GarVerseLOD
GarVerseLOD is a high‑fidelity 3D garment reconstruction dataset created by The Chinese University of Hong Kong (Shenzhen). It contains 6,000 garment models handcrafted by professional artists with fine geometric details. The dataset offers three Levels of Detail (LOD): a coarse shape with no detail, a stylized shape with pose‑blended detail, and a pixel‑aligned detail level. During creation, a conditional diffusion model generated a large number of high‑quality paired images to enhance dataset generalization.

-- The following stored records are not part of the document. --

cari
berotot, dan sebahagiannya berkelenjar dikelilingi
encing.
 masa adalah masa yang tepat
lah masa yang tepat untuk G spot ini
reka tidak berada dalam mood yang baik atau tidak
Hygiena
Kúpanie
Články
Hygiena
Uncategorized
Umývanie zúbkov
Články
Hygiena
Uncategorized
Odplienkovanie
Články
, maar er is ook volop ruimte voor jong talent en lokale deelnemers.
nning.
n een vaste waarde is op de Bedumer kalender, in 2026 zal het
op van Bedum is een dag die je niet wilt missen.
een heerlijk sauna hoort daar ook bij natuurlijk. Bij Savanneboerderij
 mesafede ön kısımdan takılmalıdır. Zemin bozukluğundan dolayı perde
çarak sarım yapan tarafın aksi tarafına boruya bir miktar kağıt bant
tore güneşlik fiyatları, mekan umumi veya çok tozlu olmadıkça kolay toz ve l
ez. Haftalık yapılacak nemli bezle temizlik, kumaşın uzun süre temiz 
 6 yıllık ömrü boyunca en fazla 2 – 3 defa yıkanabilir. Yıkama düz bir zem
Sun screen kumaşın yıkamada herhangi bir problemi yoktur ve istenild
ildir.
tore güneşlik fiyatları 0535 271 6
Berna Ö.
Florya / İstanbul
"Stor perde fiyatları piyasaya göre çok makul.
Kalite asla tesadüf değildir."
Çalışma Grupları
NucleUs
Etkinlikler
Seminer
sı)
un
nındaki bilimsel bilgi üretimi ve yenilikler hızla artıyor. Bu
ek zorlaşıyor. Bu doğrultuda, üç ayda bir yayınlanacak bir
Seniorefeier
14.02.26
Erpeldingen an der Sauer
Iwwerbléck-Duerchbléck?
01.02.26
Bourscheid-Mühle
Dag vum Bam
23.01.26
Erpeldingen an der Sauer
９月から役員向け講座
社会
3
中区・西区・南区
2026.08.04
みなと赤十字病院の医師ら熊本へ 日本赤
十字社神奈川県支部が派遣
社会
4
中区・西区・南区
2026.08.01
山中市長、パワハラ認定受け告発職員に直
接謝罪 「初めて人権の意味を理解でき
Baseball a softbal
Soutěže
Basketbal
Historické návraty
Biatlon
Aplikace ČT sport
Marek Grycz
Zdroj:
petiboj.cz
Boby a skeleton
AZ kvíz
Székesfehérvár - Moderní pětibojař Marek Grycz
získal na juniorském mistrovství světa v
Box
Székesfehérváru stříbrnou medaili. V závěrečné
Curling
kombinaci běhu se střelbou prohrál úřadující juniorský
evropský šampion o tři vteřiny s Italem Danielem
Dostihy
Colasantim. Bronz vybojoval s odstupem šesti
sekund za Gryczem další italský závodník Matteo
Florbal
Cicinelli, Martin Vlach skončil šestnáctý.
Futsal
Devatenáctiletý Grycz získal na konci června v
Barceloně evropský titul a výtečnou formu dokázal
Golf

GarVerseLOD is primarily intended for single‑image in‑the‑wild 3D garment reconstruction, addressing the limitations of existing methods in handling complex garment deformations and diverse poses.
Description
GarVerseLOD: High‑Fidelity 3D Garment Reconstruction from a Single In‑the‑Wild Image using a Dataset with Levels of Details
Dataset Overview
- Title: GarVerseLOD: High‑Fidelity 3D Garment Reconstruction from a Single In‑the‑Wild Image using a Dataset with Levels of Details
- Authors:
- Zhongjin Luo1
- Haolin Liu2,1
- Chenghong Li2,1
- Wanghao Du2
- Zirong Jin2
- Wanhu Sun2
- Yinyu Nie3
- Weikai Chen4
- Xiaoguang Han#1,2
- Institutions:
- SSE, CUHKSZ
- FNii, CUHKSZ
- Huawei Noah’s Ark Lab
- DCC Algorithm Research Center, Tencent Games
- Publication: ACM Transactions on Graphics (SIGGRAPH Asia 2024)
Dataset Resources
- ARXIV: https://arxiv.org/abs/2411.03047
- PDF: https://garverselod.github.io/GarVerseLOD.pdf
- CODE: https://github.com/zhongjinluo/GarVerseLOD
- DATA: https://github.com/zhongjinluo/GarVerseLOD
Dataset Summary
- Abstract: We propose a hierarchical framework that leverages garment shape and deformation priors from the GarVerseLOD dataset to recover garment details at multiple levels. Given a single RGB image of a clothed person captured from the web, our method generates high‑fidelity 3D garment meshes that exhibit realistic deformations and align well with the input image.
Detailed Description
- Method Overview: From an input RGB image, the pipeline first estimates a T‑shaped garment shape and uses a predicted SMPL body to compute pose‑dependent deformations. A pixel‑aligned network then reconstructs fine implicit garment details, while a geometry‑aware boundary estimator predicts garment silhouettes. Finally, a registration step produces a topologically consistent mesh with open boundaries.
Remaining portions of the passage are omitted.